Na channels in skeletal muscle concentrated near the neuromuscular junction

Abstract
Neuronal function depends crucially on the spatial segregation of specific membrane proteins, particularly the segregation associated with sites of synaptic contact. Understanding the factors governing this localization of proteins is a major goal of cellular neurobiology. A conspicuous example of synaptic specialization is the almost exclusive localization of vertebrate skeletal muscle acetylcholine (ACh) receptors to the subsynaptic membrane of the neuromuscular junction (for example, refs 1,2).

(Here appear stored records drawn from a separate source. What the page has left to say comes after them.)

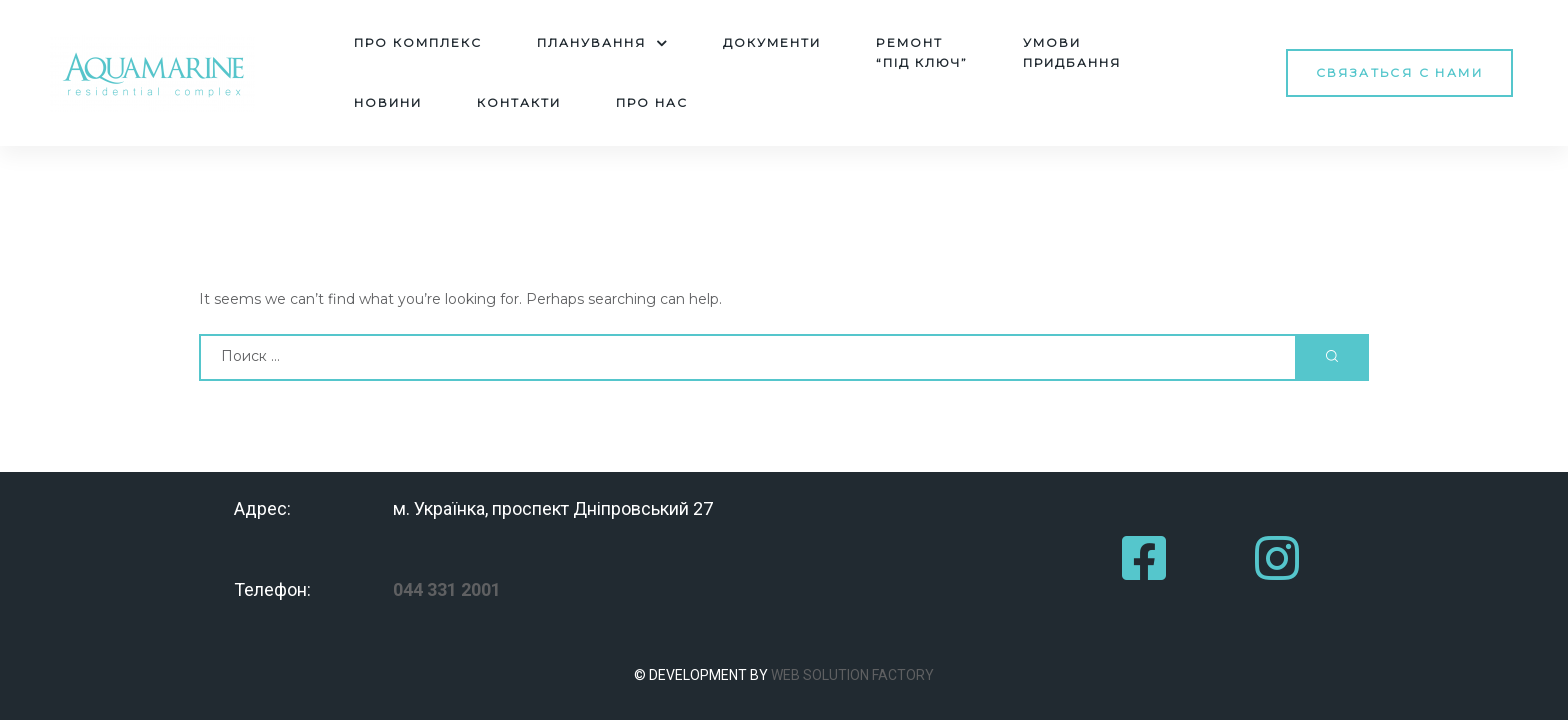 The width and height of the screenshot is (1568, 720). What do you see at coordinates (519, 102) in the screenshot?
I see `Контакти` at bounding box center [519, 102].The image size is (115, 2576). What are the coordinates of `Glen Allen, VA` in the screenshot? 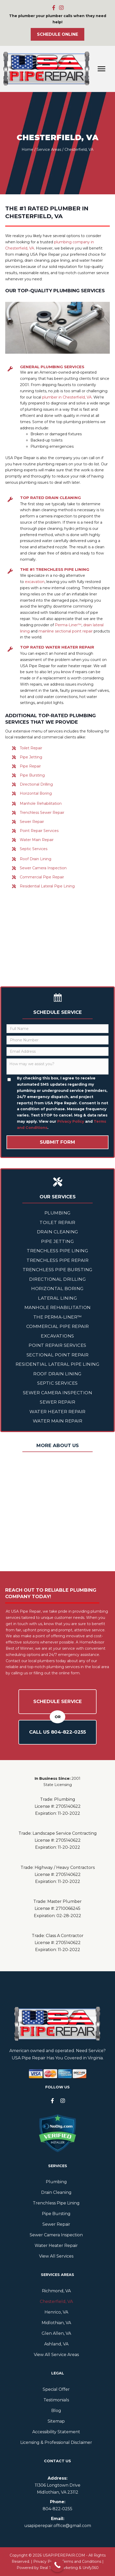 It's located at (56, 2333).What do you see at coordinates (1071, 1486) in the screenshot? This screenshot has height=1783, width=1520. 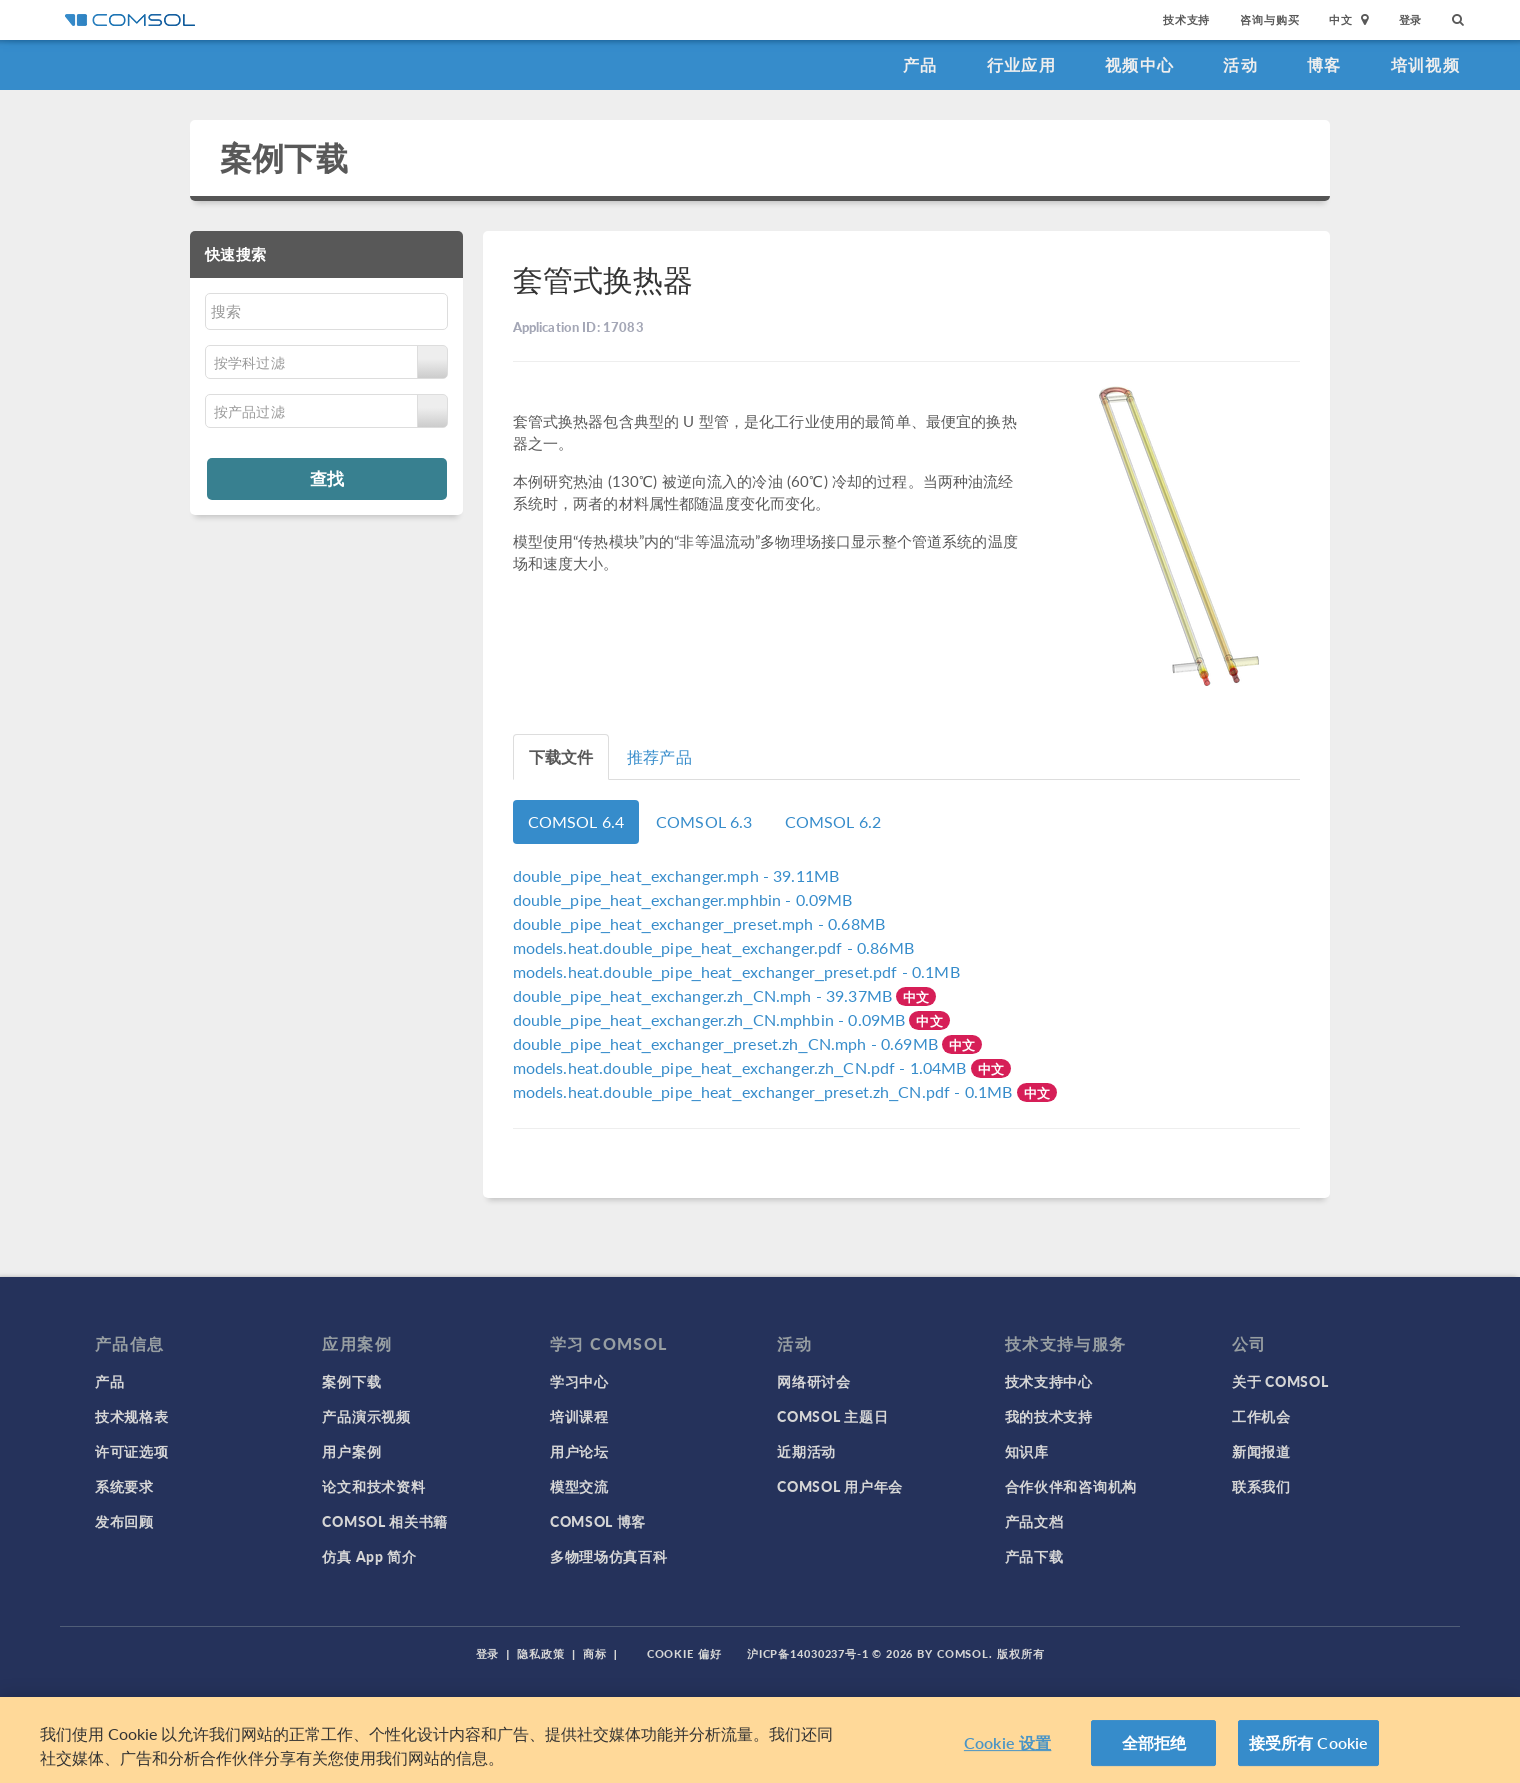 I see `合作伙伴和咨询机构` at bounding box center [1071, 1486].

The localization of other membrane proteins in skeletal muscle has been much less studied, but a knowledge of their distribution is crucial for understanding the factors governing regional specialization. We have explored the distribution in muscle of the voltage-gated Na channel responsible for the action potential using the loose patch-clamp technique3–5, and have measured Na currents in 5–10 µm-diameter membrane patches as a function of distance from the end plate region of snake and rat muscle fibres. Here we report that the Na current density immediately adjacent to the endplate is 5–10-fold higher than at regions away from the endplate. The increased Na current density falls off rapidly with distance, reaching the background level 100–200 µm from the endplate. Although one might expect ACh receptors to be concentrated near the region of ACh release, such a concentration for Na channels, which propagate the impulse throughout the length of the cell, is surprising and suggests that factors similar to those responsible for concentrating ACh receptors at the endplate also operate to concentrate Na channels.